Frame The structure around the shutters that is mounted to the window. The panels sit inside the frame.
Louvres Similar to blind slats, louvres are the shutter components that you rotate to control the light and view.
Mouse Hole The indentation in the rails where the tilt rod lands. Our Invisible Tilt (IT) and Magnolia Advanced Plus (MAP) shutters eliminate the need for a mouse hole.
Panel A single shutter. Usually, one window will have two panels.
Rails The unmoving horizontal portions of the panel that give it its structure. Most shutters have top, divider (also known as “mid”) and bottom rails. A divider rail allows you to control the top portion of the shutters independently of the bottom portion.
Stiles The unmoving vertical portions of the panel, just inside the frame.
Tilt Rod The vertical rod that is connected to all the louvres. To control the shutters, you manipulate the rod. Our Invisible Tilt (IT) and Magnolia Advanced Plus (MAP) shutters eliminate the need for a rod.
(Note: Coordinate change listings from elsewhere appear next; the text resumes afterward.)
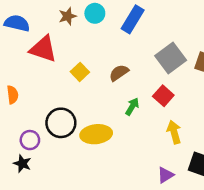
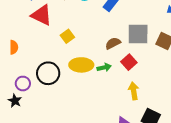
gray square: (171, 58) -> (138, 34), turned 30
brown semicircle: (119, 73) -> (113, 43), moved
green arrow: (132, 106) -> (104, 67), turned 40
yellow ellipse: (96, 134) -> (81, 65), moved

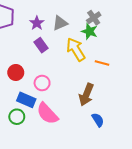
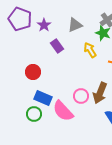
purple star: (37, 23) -> (44, 25), moved
yellow arrow: (76, 49) -> (90, 50), size x0.7
pink circle: (42, 83) -> (81, 96), moved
[square_window.jpg] Square Window – The blanket term for both square and rectangular windows with no curves or arches. This is the most common shape.
[id_eyebrow-150×150.jpg] ID Eyebrows – Shutters that cover an arched opening. The panels are manufactured with a curved top rail.
[fantop.jpg] Fan Top – A beautiful option for arched windows, featuring movable fanning louvres.
[eyebrow.jpg] Fan Top Eyebrows – Similar to the ID Eyebrows but with fanning louvres.
[rake.jpg] Rake – Rake Top shutters have a straight angled top with an angled top rail to conform with the opening.
[door_shutter.jpg] Door Shutters – Shutters aren’t limited to windows! We can design circular or rectangular cutouts to accommodate lever-type handles that protrude into the glass pane of the door.